WebSocket Communication Protocol

api websocket real-time

Real-time sign language recognition relies on a persistent, low-latency communication channel between the web client and the inference server. This is achieved using the WebSocket Protocol.

Protocol Overview

The communication is bidirectional but primarily driven by the client sending video frames and the server responding with inference results.

Sequence Diagram

sequenceDiagram
    participant C as Client (Browser)
    participant S as Server (FastAPI)
    participant M as Model (ONNX)

    C->>S: WebSocket Connect
    S-->>C: Accept
    loop Video Stream
        C->>S: Binary Frame (JPEG)
        S->>S: Decode & Analyze Motion
        alt Motion Detected
            S->>S: Buffer Frame
            alt Buffer Full / Sequence Ready
                S->>M: Run Inference (Async)
                M-->>S: Sign ID
                S-->>C: JSON Prediction "SignName"
            end
        end
    end

Connection Lifecycle

  1. Handshake: The client initiates a connection to /live-signs.
  2. State Initialization: The server initializes a session-specific state, including:
    • last_inference_time: Timestamp of the last processed frame.
    • sign_frames: A ring buffer to store incoming frames for the temporal model.
    • motion_detected: Boolean flag to trigger inference.
  3. Data Loop: The server enters an infinite loop waiting for messages (frames).
  4. Termination: The connection is closed when the client disconnects or an error occurs.

Message Format

Client Server

Messages sent by the client are binary blobs containing JPEG-encoded images.

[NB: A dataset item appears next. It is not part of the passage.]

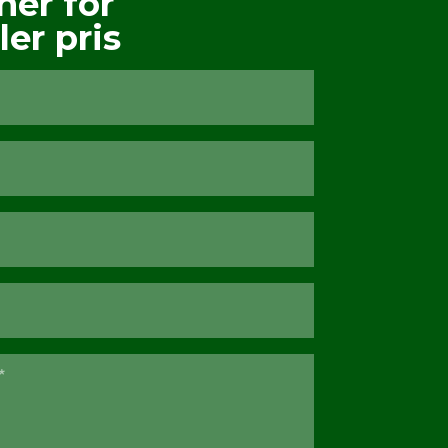
her for
ler pris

  • Format: binary (bytes)
  • Content: Compressed image frame from the user’s camera.
  • Frequency: Frame rate of the client’s camera (e.g., 30 FPS).

Server Client

Messages sent by the server are JSON text strings containing predictions or status updates.

Prediction Payload

{
  "type": "prediction",
  "payload": "HELLO",
  "probability": 0.95,
  "inference_time": 0.045
}

Status Payload (Example)

{
  "type": "status",
  "message": "Motion Detected",
  "code": "MOTION_START"
}

Concurrency and Performance

To maintain real-time performance, the server utilizes asynchronous programming (asyncio) combined with a Thread Pool.

  • Async/Await: Used for handling WebSocket I/O (receiving frames, sending responses) without blocking the event loop.
  • Thread Pool (run_in_executor): CPU-intensive tasks like image decoding (cv2.imdecode), preprocessing, and model inference are offloaded to a thread pool. This prevents the main event loop from freezing, ensuring the server remains responsive to ping/pong frames and other connections.